EWT validation errors: [L3 Syntax rel-upos-mark] 'mark' should not be 'VERB'

I can go through and correct those but first I need to know what the standard is. :)

nschneid commented 3 years ago

And also, should we allow VERB to attach as case? The validator doesn't complain but it seems like interpreting the connective as a preposition, so why not call it ADP?

amir-zeldes commented 3 years ago

Ooh, OK, so I just checked and it looks like GUM has these as VVG + SCONJ for that exact reason. So I guess yes, I would be on board with EWT doing the same :)

nschneid commented 3 years ago

OK then the lemma should be determined based on the UPOS, right?
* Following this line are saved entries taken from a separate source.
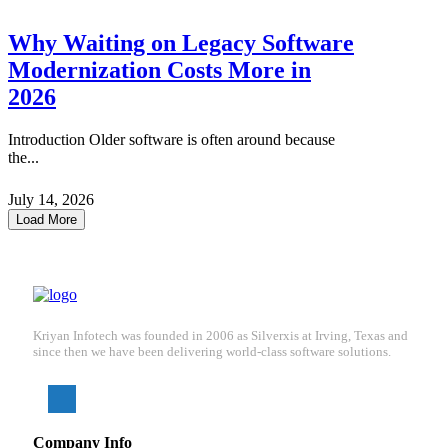
Why Waiting on Legacy Software
Modernization Costs More in
2026
Introduction Older software is often around because
the...
July 14, 2026
Load More
Kriyan Infotech was founded in 2006 as Silverxis at Irving, Texas and
since then we have been delivering world-class software solutions.
Company Info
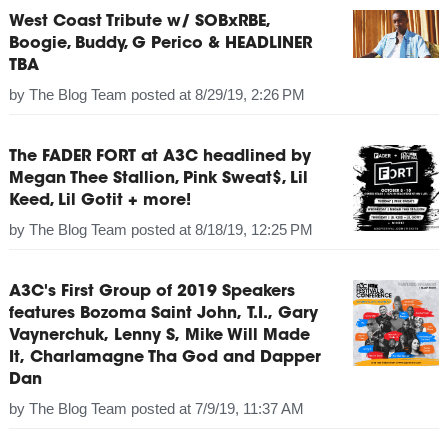
West Coast Tribute w/ SOBxRBE,
Boogie, Buddy, G Perico & HEADLINER
TBA
by
The Blog Team
posted at
8/29/19, 2:26 PM
The FADER FORT at A3C headlined by
Megan Thee Stallion, Pink Sweat$, Lil
Keed, Lil Gotit + more!
by
The Blog Team
posted at
8/18/19, 12:25 PM
A3C's First Group of 2019 Speakers
features Bozoma Saint John, T.I., Gary
Vaynerchuk, Lenny S, Mike Will Made
It, Charlamagne Tha God and Dapper
Dan
by
The Blog Team
posted at
7/9/19, 11:37 AM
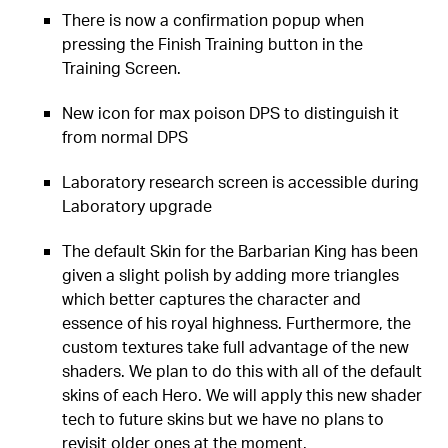
There is now a confirmation popup when
pressing the Finish Training button in the
Training Screen.
New icon for max poison DPS to distinguish it
from normal DPS
Laboratory research screen is accessible during
Laboratory upgrade
The default Skin for the Barbarian King has been
given a slight polish by adding more triangles
which better captures the character and
essence of his royal highness. Furthermore, the
custom textures take full advantage of the new
shaders. We plan to do this with all of the default
skins of each Hero. We will apply this new shader
tech to future skins but we have no plans to
revisit older ones at the moment.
So "regarding", not "regard"?

amir-zeldes commented 3 years ago

I didn't say that... The xpos is still VBG, so from a PTB perspective it would be inconsistent to lemmatize to "regarding".

nschneid commented 3 years ago

Why should we take a PTB perspective in a UD corpus? :) I'm fine with having a verb XPOS but my impression was that morphology/lemma/deprel decisions should be consistent with each other and the XPOS could be a legacy thing.

Unless there are multiple SCONJes based on the same stem that we want to have the same lemma...it seems confusing to say that SCONJ "provided" is an instance of the lexical item "provide".

Some dictionaries with separate entries:

amir-zeldes commented 3 years ago

My concern is with backwards compatibility: for example, creating a diverging lemmatization standard means creating problems for concatenating training data from UD and non-UD corpora (or UD corpora you and I don't maintain) when training lemmatizers, or other tools which use lemmas as a feature.

nschneid commented 3 years ago

Right, and I'm all for backward compatibility when there are two equally valid choices. But we're already breaking backward compatibility in a sense when we tag it as SCONJ rather than VERB. Saying some of our SCONJes have verbal morphology/lemmas seems like it would surprise users relying on the UD standard. (It would surprise me, anyway, unless the SCONJ definition explained that in some languages there are subordinators that bear verbal morphology and receive a VerbForm feature/verb stem lemma.)

Looking at https://quest.ms.mff.cuni.cz/udvalidator/cgi-bin/unidep/langspec/specify_feature.pl?lcode=en&feature=VerbForm, I do see a number of languages besides English that allow SCONJ to have a VerbForm feature, though it is certainly not most languages. And I wonder if it is by design from a UD perspective or if it is just to accommodate legacy tagging decisions. Maybe @dan-zeman can enlighten us.

If we wanted to keep XPOS-compatible lemmas as side information I suppose those could go in MISC.

amir-zeldes commented 3 years ago

we're already breaking backward compatibility in a sense when we tag it as SCONJ rather than VERB

No, not really, since there is no pre-UD standard of what the upos for these things should be - upos is a "UD era" thing, so backwards compatibility doesn't enter into it. But I have literally billions of tokens of searchable English data in GU web interfaces, tagged with PTB tags, where the lemma of "regarding" in all uses is "regard", and I'm sure I'm not the only one. So we would certainly be creating a diverging standard if we do this, and students or other users who learn to use one corpus will be surprised when they use another coming from somewhere else. Tools which are no longer re-trained and ship with ready models will sometimes output "old" style lemmatization and surprise users and downstream applications alike.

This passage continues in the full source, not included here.